Laurence Tribe, a Harvard law professor,
argued that not holding Trump accountable would be equally harmful.
“I certainly recognize that indicting a
former president would generate lots of social heat, perhaps violence,” Tribe
said. “But not indicting him would invite another violent insurrection.”
The
attorney general
Garland,
the attorney general, has been asked frequently about his intentions but has
been careful not to tip his hand.
He said recently the January 6 probe is the
“most important” Justice Department investigation ever and it has to “get this
right.”
“We have to hold accountable every person who
is criminally responsible for trying to overturn a legitimate election,”

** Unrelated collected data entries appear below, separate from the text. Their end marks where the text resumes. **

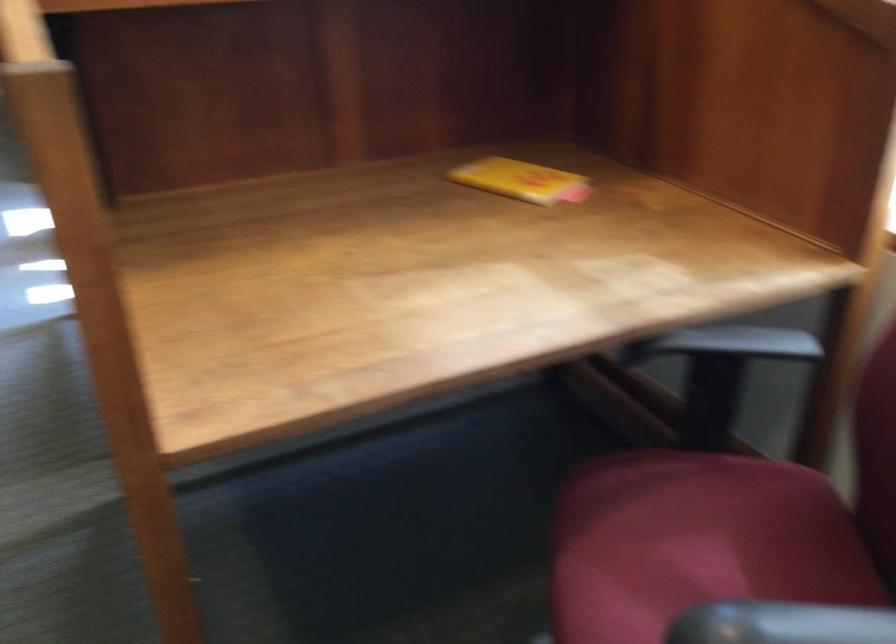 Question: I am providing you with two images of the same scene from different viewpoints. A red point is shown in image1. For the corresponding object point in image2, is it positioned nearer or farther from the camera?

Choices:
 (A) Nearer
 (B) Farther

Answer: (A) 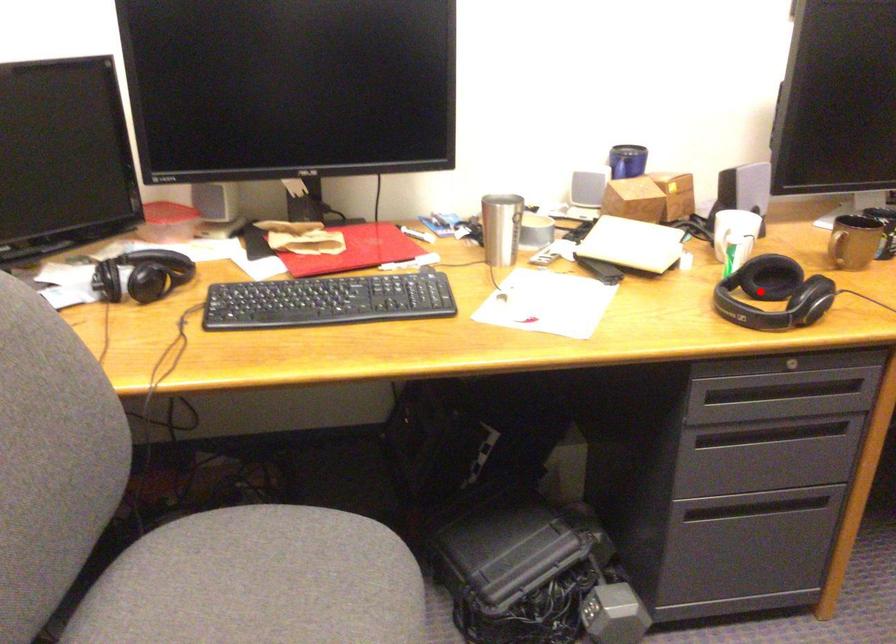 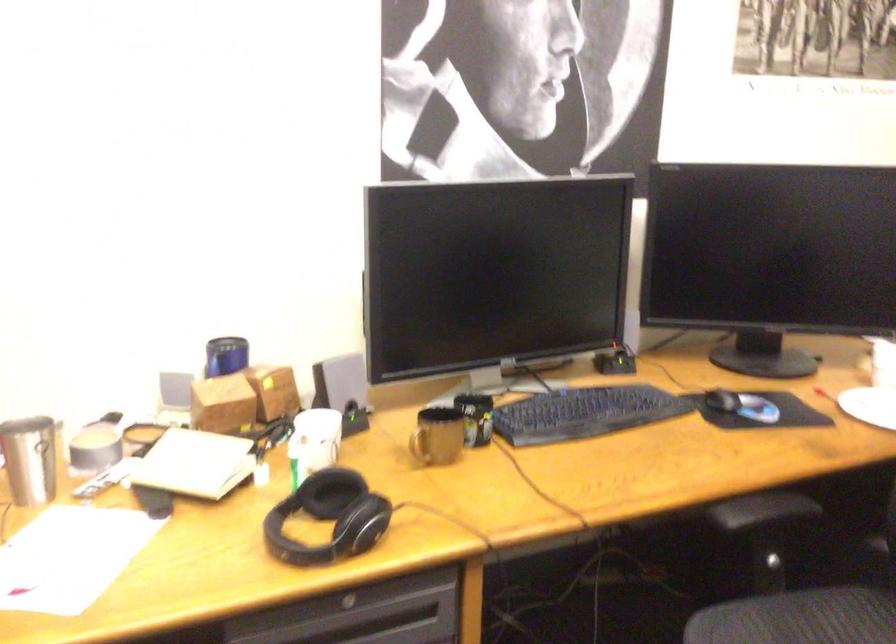 Question: A red point is marked in image1. In image2, is the corresponding 3D point closer to the camera or farther? Reply with the corresponding letter.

Garland said, emphasizing that “no person is above the law.”
A former prosecutor and judge, Garland was
appointed attorney general by Biden after being famously deprived of a seat on
the Supreme Court by the Republican-controlled Senate in 2016.
Garland has a reputation for being cautious
and scrupulously fair, leading to speculation he may appoint a special
prosecutor to handle Trump’s legal case to avoid any perception of conflict of
interest.
Tribe, Garland’s former professor at Harvard,
said he believes the attorney general will ultimately indict Trump.
“He said he’d go to the top if that’s where
the evidence points and that’s certainly where it’s pointing now,” Tribe told
CNN. “I do think the odds are he will be indicted.”
The
Trump defense
Trump,
who was impeached by the House for the January 6 insurrection but acquitted by
the Senate, has spent weeks railing against what he calls a partisan “Kangaroo
Court”.
In a 12-page statement released in mid-June,
Trump said the House committee was “making a mockery of justice.”
“They have refused to allow their political
opponents to participate in this process, and have excluded all exculpatory
witnesses, and anyone who so easily points out the flaws in their story,” he
said.
“Democrats created the narrative of January
6th to detract from the much larger and more important truth that the 2020
Election was Rigged and Stolen,” he said.
William Banks, a law professor at Syracuse
University, said prosecutors would be required to prove not only that Trump was
“guilty beyond a reasonable doubt, but that he had an intention to violate the
law.
“Not just that he obstructed the
congressional proceeding by making it virtually impossible to count the votes
and certify the election, but that’s what he intended to do,” Banks said.
Trump’s lawyers, he said, could counter that narrative by
casting him as a “patriot who truly believed that the election had been stolen
from him and he was trying to save the country.”